Magnetic dipole imaging of magnetite nanoparticles in brain tissue

Abstract

The human brain contains magnetic iron oxide nanoparticles in the form of magnetite (Fe₃O₄); however, the origin and physiological implications of these crystals remain debated. Due to their low concentrations in brain tissue (∼1–20 ng g⁻¹), the identification and characterization of individual magnetic particles require nanometer-scale spatial resolution over large scan volumes. In contrast to conventional electron microscopy techniques that have field of views typically on micron scales, the Quantum Diamond Microscope (QDM), based on wide-field nitrogen-vacancy center imaging, can generate magnetic field maps over areas of several square millimeters while detecting nanoscale particles. Moreover, the QDM can directly quantify the strength and direction of the particles' magnetic moments. Operating the QDM in a high-sensitivity mode, coupled with long acquisition times, enabled the detection of magnetic moments as small as 3 × 10⁻¹⁷ Am², corresponding to a magnetite particle diameter of approximately 50 nm, in maps covering 1.40 × 2.25 mm². This is the highest magnetic moment sensitivity of wide-field magnetic microscopy >1 mm² to date. In addition, collecting repeat, but slightly offset magnetic field maps resulted in the unique ability to distinguish sources within a sample from contamination and artifacts.

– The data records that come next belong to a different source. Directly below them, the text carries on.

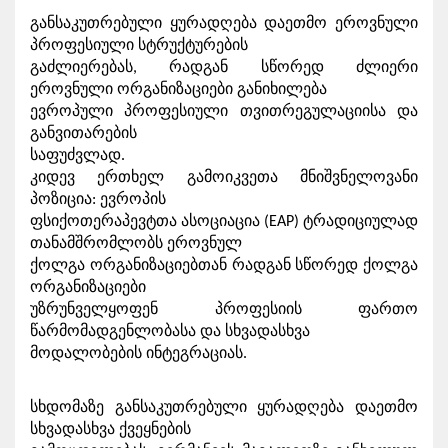
განსაკუთრებული ყურადღება დაეთმო ეროვნული 
პროფესიული სტრუქტურების

გაძლიერებას, რადგან სწორედ ძლიერი 
ეროვნული ორგანიზაციები განიხილება

ევროპული პროფესიული თვითრეგულაციისა და 
განვითარების

საფუძვლად.
კიდევ ერთხელ გამოიკვეთა მნიშვნელოვანი 
პოზიცია: ევროპის

ფსიქოთერაპევტთა ასოციაცია (EAP) ტრადიციულად 
თანამშრომლობს ეროვნულ

ქოლგა ორგანიზაციებთან რადგან სწორედ ქოლგა 
ორგანიზაციები

უზრუნველყოფენ პროფესიის ფართო 
წარმომადგენლობასა და სხვადასხვა

მოდალობების ინტეგრაციას.
სხდომაზე განსაკუთრებული ყურადღება დაეთმო 
სხვადასხვა ქვეყნების
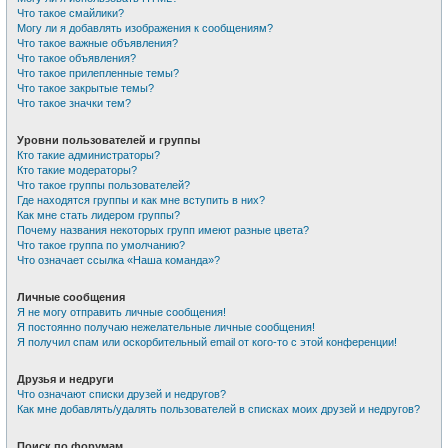
Что такое смайлики?
Могу ли я добавлять изображения к сообщениям?
Что такое важные объявления?
Что такое объявления?
Что такое прилепленные темы?
Что такое закрытые темы?
Что такое значки тем?
Уровни пользователей и группы
Кто такие администраторы?
Кто такие модераторы?
Что такое группы пользователей?
Где находятся группы и как мне вступить в них?
Как мне стать лидером группы?
Почему названия некоторых групп имеют разные цвета?
Что такое группа по умолчанию?
Что означает ссылка «Наша команда»?
Личные сообщения
Я не могу отправить личные сообщения!
Я постоянно получаю нежелательные личные сообщения!
Я получил спам или оскорбительный email от кого-то с этой конференции!
Друзья и недруги
Что означают списки друзей и недругов?
Как мне добавлять/удалять пользователей в списках моих друзей и недругов?
Поиск по форумам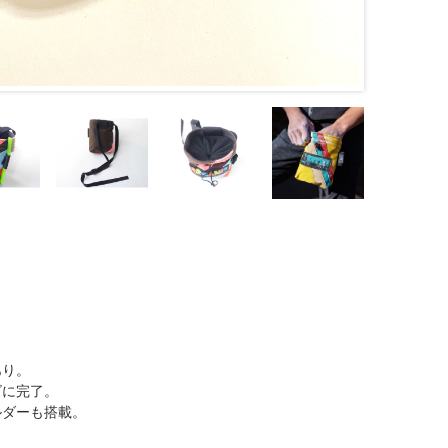
あり。
ズに完了。
ルダーも搭載。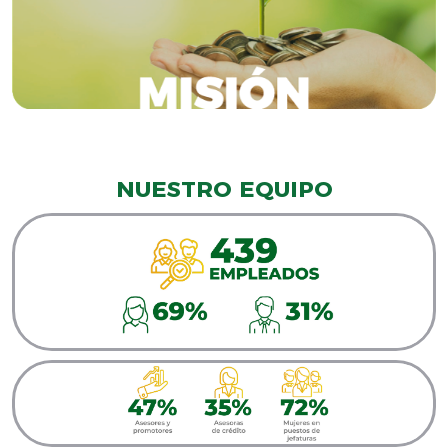
NUESTRO EQUIPO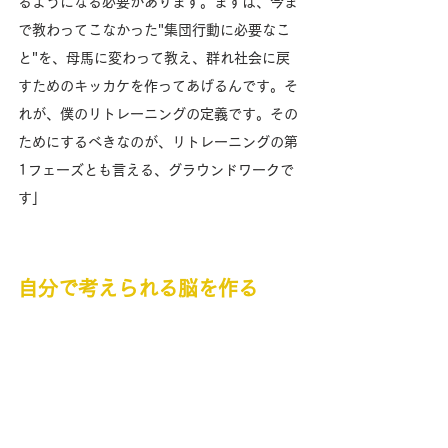
るようになる必要があります。まずは、今ま
で教わってこなかった"集団行動に必要なこ
と"を、母馬に変わって教え、群れ社会に戻
すためのキッカケを作ってあげるんです。そ
れが、僕のリトレーニングの定義です。その
ためにするべきなのが、リトレーニングの第
1フェーズとも言える、グラウンドワークで
す」
自分で考えられる脳を作る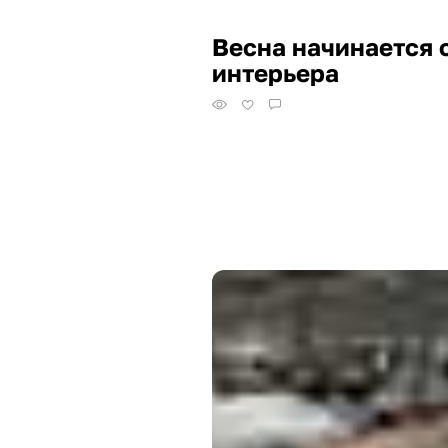
Весна начинается 
интерьера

By applying this technique to tissue, we demonstrate the detection of magnetic dipole-generating sources in human and rodent brain samples with the QDM. Detected particles span a size range of 60–135 nm, consistent with the larger end of magnetite particle sizes found by electron microscopy. These are the first direct magnetic observations of magnetite nanoparticles in brain tissue using quantum sensing techniques.